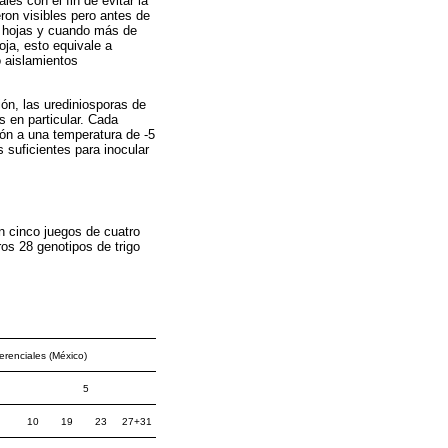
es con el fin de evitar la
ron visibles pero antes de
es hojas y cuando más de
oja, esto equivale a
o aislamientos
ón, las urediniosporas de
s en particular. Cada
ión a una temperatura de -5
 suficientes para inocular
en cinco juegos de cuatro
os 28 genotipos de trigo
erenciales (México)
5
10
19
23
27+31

...

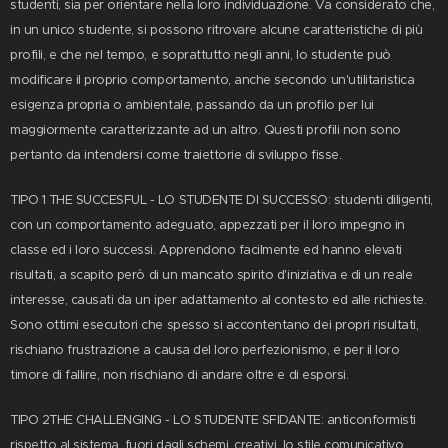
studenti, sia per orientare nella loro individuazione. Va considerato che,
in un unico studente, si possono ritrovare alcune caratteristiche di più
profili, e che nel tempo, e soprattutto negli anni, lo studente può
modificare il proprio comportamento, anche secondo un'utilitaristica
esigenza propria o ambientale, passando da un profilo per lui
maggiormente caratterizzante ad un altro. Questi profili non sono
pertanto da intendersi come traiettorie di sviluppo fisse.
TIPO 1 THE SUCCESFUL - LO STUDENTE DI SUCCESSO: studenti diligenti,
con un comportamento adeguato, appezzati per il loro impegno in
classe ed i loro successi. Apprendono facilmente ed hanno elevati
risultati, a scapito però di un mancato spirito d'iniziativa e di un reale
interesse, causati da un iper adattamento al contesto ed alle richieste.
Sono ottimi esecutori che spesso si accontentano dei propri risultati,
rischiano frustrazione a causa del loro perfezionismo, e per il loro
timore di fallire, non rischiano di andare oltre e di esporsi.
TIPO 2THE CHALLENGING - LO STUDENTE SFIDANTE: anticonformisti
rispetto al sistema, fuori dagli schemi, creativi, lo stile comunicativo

- Your objective
Look through the data above and return exactly the lines from the one that contains "pertanto da intendersi" to the one that contains "interesse, causati da", inclusive, with nothing else.

- Reply
pertanto da intendersi come traiettorie di sviluppo fisse.
TIPO 1 THE SUCCESFUL - LO STUDENTE DI SUCCESSO: studenti diligenti,
con un comportamento adeguato, appezzati per il loro impegno in
classe ed i loro successi. Apprendono facilmente ed hanno elevati
risultati, a scapito però di un mancato spirito d'iniziativa e di un reale
interesse, causati da un iper adattamento al contesto ed alle richieste.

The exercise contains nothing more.